Hace dos meses de calendario que estoy con la muchacha triste.

He deseado celebrarlo entrando en su librería, vestido con corrección. Pero temía ver al fumador por la zona. Así que he detenido el ómnibus 39; baja a la playa que hace tanto tiempo que no visito.

He comido calamares a la romana, con la mirada en los veleros del muelle y el cerebro calculando los años que debería trabajar para comprar el más pequeño de todos. Con el postre, me he permitido el exceso de pedir una copa de cava para brindar por la relación. En el auto chin-chin, me he preguntado cómo estaría pasando ella este aniversario desde que le compré el cuento de la rata Maisy.

Un grupo de extranjeros tomaba el sol inofensivo de febrero en la mesa contigua de la terraza del restaurant, como en el cuadro de Edward Hopper, sin que detectaran el rastro del amor en mi rostro.

He regresado a casa caminando. Casi alcanzaba el lugar en el que duermo, cuando un hombre de edad avanzada –tendría un par de años más que yo- me ha preguntado por una dirección en inglés.
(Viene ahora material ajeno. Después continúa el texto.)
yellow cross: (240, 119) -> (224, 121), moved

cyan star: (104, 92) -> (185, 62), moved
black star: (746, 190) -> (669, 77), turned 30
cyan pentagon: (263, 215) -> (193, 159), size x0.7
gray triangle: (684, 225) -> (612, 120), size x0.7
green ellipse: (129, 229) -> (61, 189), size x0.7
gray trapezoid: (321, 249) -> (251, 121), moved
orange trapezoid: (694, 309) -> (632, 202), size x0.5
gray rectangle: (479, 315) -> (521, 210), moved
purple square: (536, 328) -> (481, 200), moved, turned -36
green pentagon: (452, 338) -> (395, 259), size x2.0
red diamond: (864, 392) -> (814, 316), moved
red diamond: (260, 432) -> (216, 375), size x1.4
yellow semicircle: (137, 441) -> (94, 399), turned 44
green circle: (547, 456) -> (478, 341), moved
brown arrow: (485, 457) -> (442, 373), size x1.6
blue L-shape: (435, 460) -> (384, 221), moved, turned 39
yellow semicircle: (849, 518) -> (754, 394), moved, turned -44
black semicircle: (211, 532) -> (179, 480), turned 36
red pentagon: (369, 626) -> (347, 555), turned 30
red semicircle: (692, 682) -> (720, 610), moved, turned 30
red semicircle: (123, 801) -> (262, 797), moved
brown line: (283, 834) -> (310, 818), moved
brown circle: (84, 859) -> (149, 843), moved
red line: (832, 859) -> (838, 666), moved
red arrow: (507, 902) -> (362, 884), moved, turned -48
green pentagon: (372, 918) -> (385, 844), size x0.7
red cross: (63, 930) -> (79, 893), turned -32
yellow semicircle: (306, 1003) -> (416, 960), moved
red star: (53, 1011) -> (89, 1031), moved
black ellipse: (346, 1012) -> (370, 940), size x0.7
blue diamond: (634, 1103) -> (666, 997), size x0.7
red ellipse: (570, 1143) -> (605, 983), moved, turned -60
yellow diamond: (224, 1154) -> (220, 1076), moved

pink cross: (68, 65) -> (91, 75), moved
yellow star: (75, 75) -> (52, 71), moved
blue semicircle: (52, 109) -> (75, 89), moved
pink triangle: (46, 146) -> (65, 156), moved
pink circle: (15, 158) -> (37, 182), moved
He intentado explicarle mi desconocimento de la zona con signos, porque llevo un día estudiando su idioma y sólo sé decir: "This is my husband, Peter".

Todas los nombres de calle me suenan. Hace seis años que resido en esta zona. Pero no acierto en la diana con ninguno de ellos cuando un desorientado me pregunta. Tengo mala memoria. Antes, me atrevía a dirigir el camino de los viandantes. Pero, al llegar a casa y consultar la guía municipal, comprendía que los había mandado a la zozobra. Ahora, cuando me interrogan, les digo que también ando perdido en la ciudad porque pertenezo a la granja de los caballos donde no hay calles.

Conozco los lugares por la gente que vive allí o por los negocios en que necesito comprar. Camino hacia ellos sin vacilar. La calle del hombre sin suerte, la calle de la pescadería, la calle de correos, la calle de la muchacha triste, la calle del vidriero -que es amigo del hombre sin suerte-, la calle de la escuela infantil del pequeño Hayden, la calle del estanco. Me gustaría cambiar los nombes de esas rutas de paso. No sé nada de un tal Torrijos. ¿Acaso somos amigos? En cambio, sé de la mujer que despacha novelas allí.

Llego a casa. Hay una carta que no es una factura en el buzón. La deposito cerrada sobre el escritorio, suavemente. La leeré cuando regrese del paseo obligado con el señor Gris. Tengo curiosidad por ver si la letra de Paloma es semejante a su voz.

En el exterior, recorro un trayecto de mi calle. Es rectilínea, larga y estrecha. La mayoría de balcones ofrecen plantas. Se han puesto de moda las pequeñas tiendas de diseñadores téxtiles que emprenden su camino. Vive aquí mucha gente mayor que agradece que los estudiantes les cedan el paso. Me agrada tanto esa vía que jamás permito que el perro orine en ella. Quedaría bonito leer en la placa: "Calle del paseante y del señor Gris".